Jusqu’à ce que le village décide de passer à l’éco-tourisme en 1996.

Aujourd’hui, « les membres de la communauté se montrent très amicaux envers les singes grâce aux bénéfices qu’ils retirent du tourisme », explique M. Acquaye. « Tout le monde soutient ce que nous faisons ici. » « Les singes sont nos amis, ils sont nos frères et soeurs. »

Dans le sanctuaire, les singes perchés dans les arbres regardent passer un groupe de jeunes visiteurs. Ils bondissent quand l’un d’eux exhibe une banane, criant au moment de venir rafler la nourriture, pour la plus grande joie des touristes.

M. Acquaye met en garde ceux qui transportent de la nourriture sur leur tête, surtout s’il s’agit de bananes ou de maïs : « Vous devez en céder une partie aux singes, sinon vous allez vous retrouver à porter des singes… »

Pour Lydia Osei, une marchande du village qui vend des boissons et des en-cas sur le bord de la route, partager la nourriture avec les singes fait partie du quotidien.

« Quand nous en avons, nous leur donnons des bananes, du maïs et d’autres choses.Et ils n’ont plus peur de nous », dit-elle. »Même si ce sont des animaux et que nous sommes des humains, nous vivons tous ensemble. »

Les villageois assurent n’avoir jamais subi ni vu une attaque de singes.

Le sanctuaire de Tafi Atome fait partie des quelques projets d’éco-tourisme à succès au Ghana, qui visent à protéger la culture et l’environnement régionaux tout en fournissant des revenus aux populations locales.

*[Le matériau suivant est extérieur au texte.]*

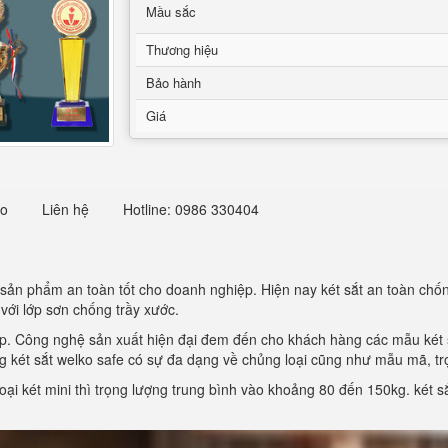
Mầu sắc
Thương hiệu
Bảo hành
Giá
eo
Liên hệ
Hotline: 0986 330404
 sản phẩm an toàn tốt cho doanh nghiệp. Hiện nay két sắt an toàn chố
 với lớp sơn chống trầy xước.
p. Công nghệ sản xuất hiện đại đem đến cho khách hàng các mẫu két
 két sắt welko safe có sự đa dạng về chủng loại cũng như mẫu mã, trọ
áy loại két mini thì trọng lượng trung bình vào khoảng 80 đến 150kg. ké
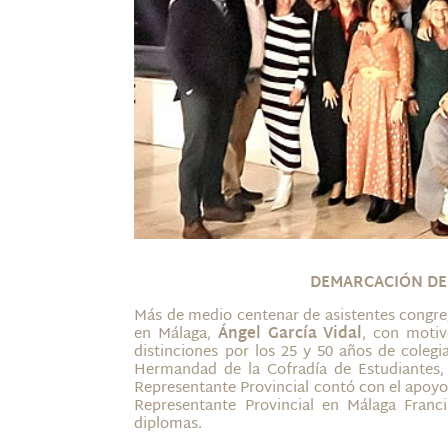
DEMARCACIÓN DE 
Más de medio centenar de asistentes congre
en Málaga,
Ángel García Vidal
, con motiv
distinciones por los 25 y 50 años de coleg
Hermandad de la Cofradía de Estudiantes, 
Representante Provincial contó con el apoyo e
Representante Provincial en Málaga Franc
diplomas.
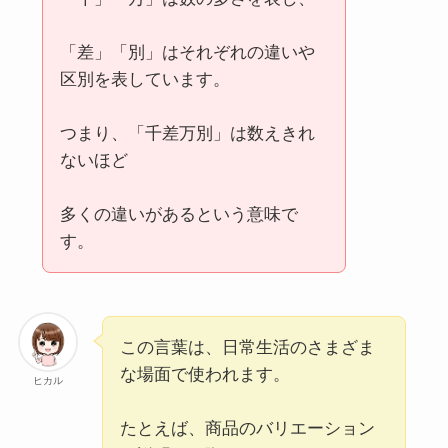
「差」「別」はそれぞれの違いや
眼高手低(がんこうしゅてい)とは？意味・由
区別を表しています。
来・使い方をわかりやすく解説
つまり、「千差万別」は数えきれ
ないほど
単純明快(たんじゅんめいかい)の意味とは？使
い方をくわしく解説
多くの違いがあるという意味で
す。
阿漕(あこぎ)の正しい意味と使い方５選！例文
もわかりやすく解説
この言葉は、日常生活のさまざま
慚愧に堪えない（ざんきにたえない）の正しい
な場面で使われます。
ヒカル
意味と使い方５選！例文もわかりやすく解説
たとえば、商品のバリエーション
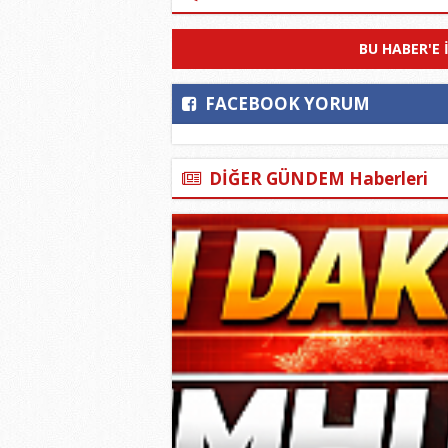
BU HABER'E 
FACEBOOK YORUM
DİĞER GÜNDEM Haberleri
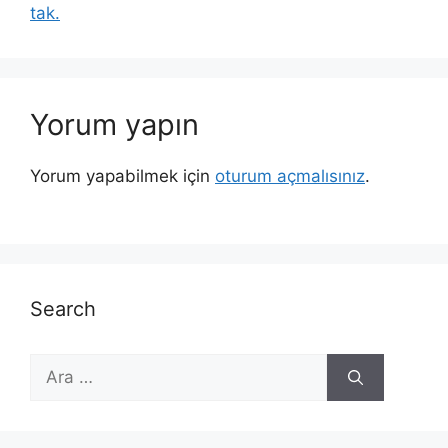
tak.
Yorum yapın
Yorum yapabilmek için
oturum açmalısınız
.
Search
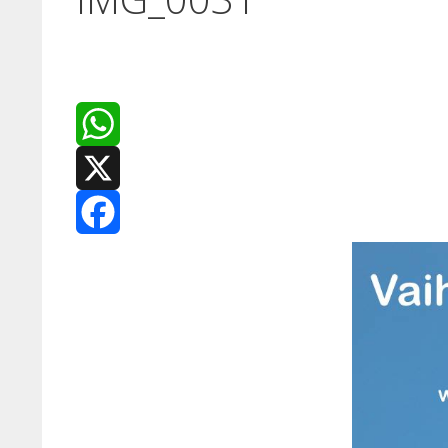
WhatsApp
X
Facebook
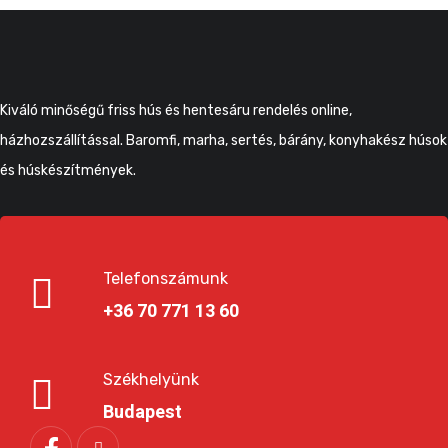
Kiváló minőségű friss hús és hentesáru rendelés online,
házhozszállítással. Baromfi, marha, sertés, bárány, konyhakész húsok
és húskészítmények.
Telefonszámunk
+36 70 771 13 60
Székhelyünk
Budapest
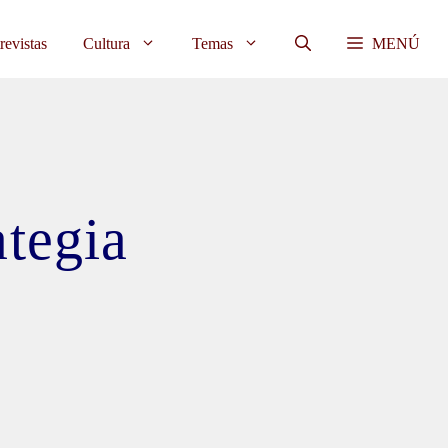
revistas
Cultura
Temas
MENÚ
ategia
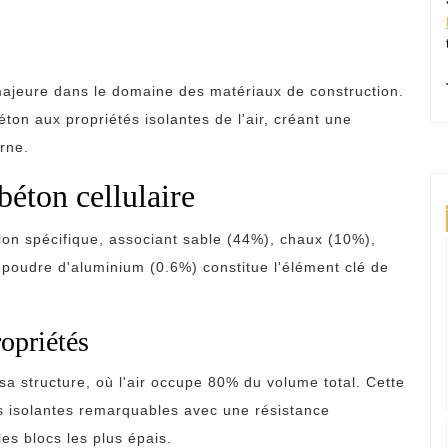
majeure dans le domaine des matériaux de construction.
éton aux propriétés isolantes de l'air, créant une
rne.
éton cellulaire
tion spécifique, associant sable (44%), chaux (10%),
 poudre d'aluminium (0.6%) constitue l'élément clé de
ropriétés
 sa structure, où l'air occupe 80% du volume total. Cette
és isolantes remarquables avec une résistance
es blocs les plus épais.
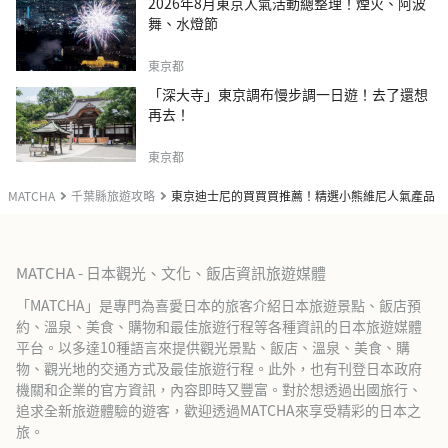
2026年8月東京人氣活動總整理！煙火、阿波
舞、水燈節
東京都
「深大寺」東京調布慢步調一日遊！去了還想
再去！
東京都
MATCHA
千葉縣旅遊攻略
東京迪士尼的買買買推薦！精選小熊維尼人氣產品
MATCHA - 日本觀光、文化、飯店資訊旅遊媒體
「MATCHA」是專門為喜愛日本的旅客介紹日本旅遊景點、飯店預
約、溫泉、美食、購物和最佳旅遊行程等各種資訊的日本旅遊媒體
平台。以多達10種語言來提供觀光景點、飯店、溫泉、美食、購
物、觀光地的交通方式及最佳旅遊行程。此外，也有刊登日本政府
機關和企業的官方資訊，內容即時又豐富。對於想透過出國旅行、
追求全新旅遊體驗的遊客，歡迎透過MATCHA來享受精彩的日本之
旅。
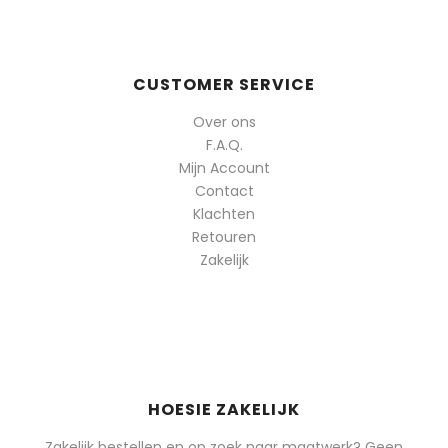
CUSTOMER SERVICE
Over ons
F.A.Q.
Mijn Account
Contact
Klachten
Retouren
Zakelijk
HOESIE ZAKELIJK
Zakelijk bestellen en op zoek naar maatwerk? Geen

On trouve aussi un sanctuaire d’hippopotames dans le nord du Ghana et des randonnées guidées pour admirer des cascades dans l’Est.Et sur la côte, des excursions sont organisées pour observer les tortues, afin de préserver les espèces menacées.

Un rapport récent de l’Oxford Business Group, spécialisé dans les études de marché, estime que l’éco-tourisme au Ghana a un « potentiel considérable », alors que les touristes étrangers se font plus nombreux dans le pays.

D’après la Banque mondiale, 897.000 touristes étrangers ont visité le Ghana en 2015. Mais ce chiffre pourrait grimper à 1,3 million en 2017 et dépasser les 2 millions en 2027, selon le Conseil mondial du voyage et du tourisme (WTTC), qui réunit les dirigeants de 150 entreprises touristiques dans le monde.

Le secteur touristique au Ghana a généré 288.000 emplois directs en 2016 et devrait croître de 4,7% en 2017, pour atteindre 301.500 emplois, selon le WTTC.En 2027, il pourrait fournir 366.000 emplois directs, d’après ces prévisions.

Les experts ghanéens du tourisme espèrent voir se développer davantage de projets d’éco-tourisme comme celui de Tafi Atome.

Mais pour l’instant, les touristes au Ghana préfèrent visiter les anciens forts négriers de la côte ou assister aux festivals culturels, relève la cofondatrice du tour-opérateur Sunset African Tours, Naa Oyoe Ofei-Aryeh.

Un coup de pouce du gouvernement pourrait inciter davantage de monde à se lancer dans l’éco-tourisme, estime-t-elle.

Pour Apollo Panou, fondateur de Jolinaiko Eco Tours, l’éco-tourisme peut aider les Ghanéens à raconter leur propre histoire, en plus de leur apporter des ressources.

L’éco-tourisme, c’est simple, dit M. Panou : cela consiste à « être fier de notre culture, protéger ce que l’on a et le valoriser, plutôt que de détruire ce que l’on a pour créer des choses nouvelles. »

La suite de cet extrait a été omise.